3. Etappe: Schäßburg – Chișinău

3. Etappe: Schäßburg – Chișinău

Wir wachen ohne Bisswunden in unserer Pension im Schneiderturm auf. Der Herbergswirt, er spricht perfekt Deutsch, kredenzt uns noch ein wunderbares Frühstück und ab geht es zum morgendlichen Treffpunkt: Plaudern mit den anderen Teams, die Challenge des Vortages abgeben und die für den aktuellen Tag in Empfang nehmen. Heute sollen wir unsere Mitbringsel für eine Organisation, die in Moldawien Kinderheime unterstützt, bei einem abgeben. Das liest sich eher easy und wir freuen uns darauf.
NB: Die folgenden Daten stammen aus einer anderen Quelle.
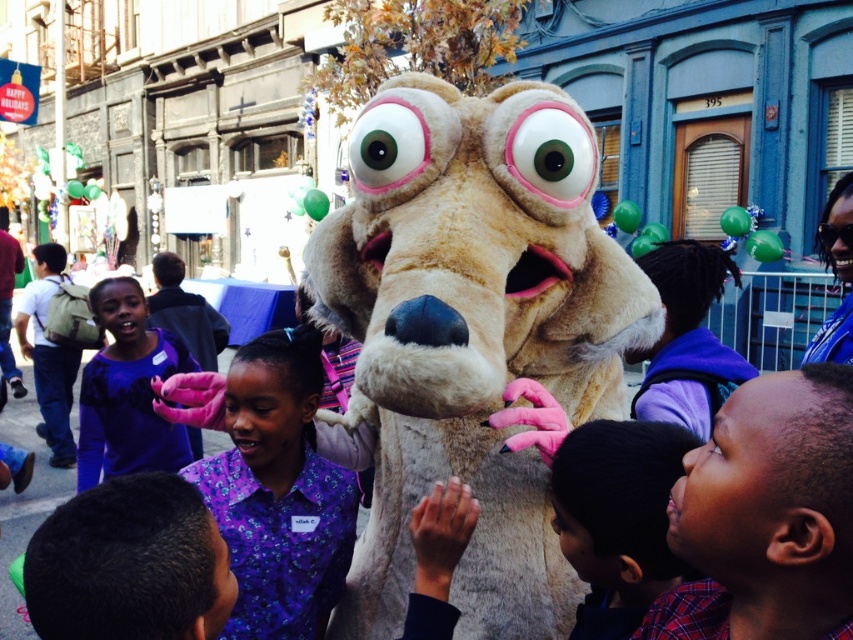 You are a photographer trying to capture both the fluffy beige costume at center and the purple floral shirt at center in a single frame. Based on their sizes, which object should you focus on first to ensure both are visible in the photo?

The fluffy beige costume at center occupies less space than purple floral shirt at center, so you should focus on the purple floral shirt at center first to ensure both are visible in the photo.

You are a photographer trying to capture a group photo of the children in the street scene. You notice two purple shirts at the center of the image. Which of the two shirts, the purple floral shirt at center or the purple fabric shirt at center, would appear narrower when viewed from your camera position?

The purple floral shirt at center is thinner than the purple fabric shirt at center, so the purple floral shirt at center would appear narrower in the photo.

You are a photographer trying to capture a photo of the fluffy beige costume at center and the smooth purple shirt at lower right. To ensure both are in focus, you need to know which object is closer to you. Which one is closer?

The fluffy beige costume at center is shorter than the smooth purple shirt at lower right, which means the smooth purple shirt at lower right is closer to you. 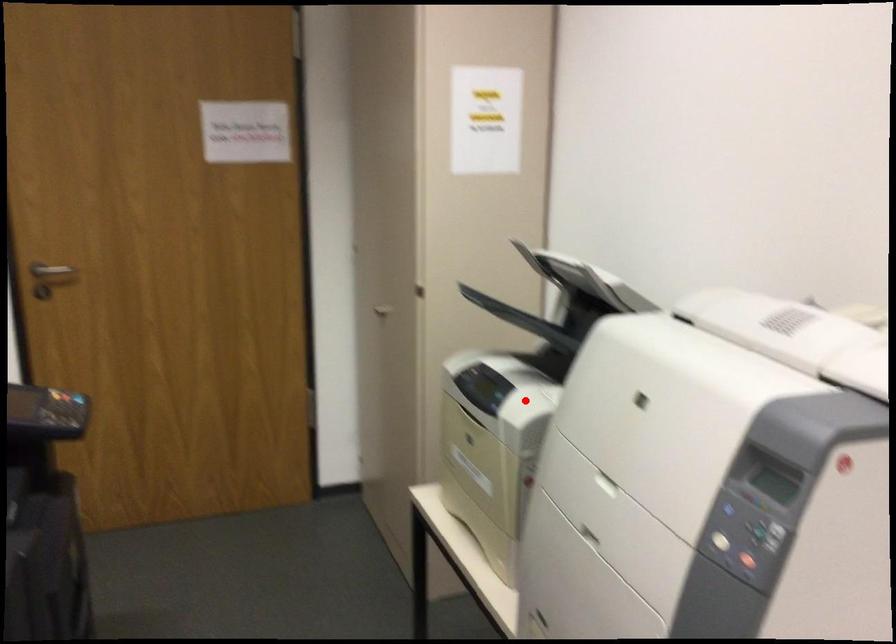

Wir entscheiden uns für die Strecke durch die Schlucht von Bicaz und kommen gut voran. Bergauf zickt das Automatik-Getriebe unseres Herrn Josef zwar ein wenig, aber schließlich gibt es auch den „Bergmodus“. Der ist nun gefragt.


Wir fahren zügig in Richtung moldawische Grenze. In der internen Potholrodeo-WhatsApp Gruppe lesen wir zwar von einem Stau, nehmen diese Warnung jedoch erst ernst, als wir mitten drinnen stehen. Die Straße in Richtung Grenze ist aufgrund eines schweren Unfalls komplett gesperrt, wir verlieren fast zwei Stunden.

Und auch die Grenze nach Moldawien kostet uns mehr Zeit, als gedacht. Wir verbringen in Sculeni ebenfalls über zwei Stunden. Penibel kontrollieren die moldawischen Grenzbeamten unseren Herrn Josef. Aber nicht nur ihn. Alle Pothole-Rodeo Autos, die mit uns einreisen, werden auf die Seitenspur gebeten und müssen sich einem Grenzcheck unterwerfen. Die Beamten sind nicht unfreundlich, sondern können diese bunte Truppe an alten Autos nicht wirklich einordnen.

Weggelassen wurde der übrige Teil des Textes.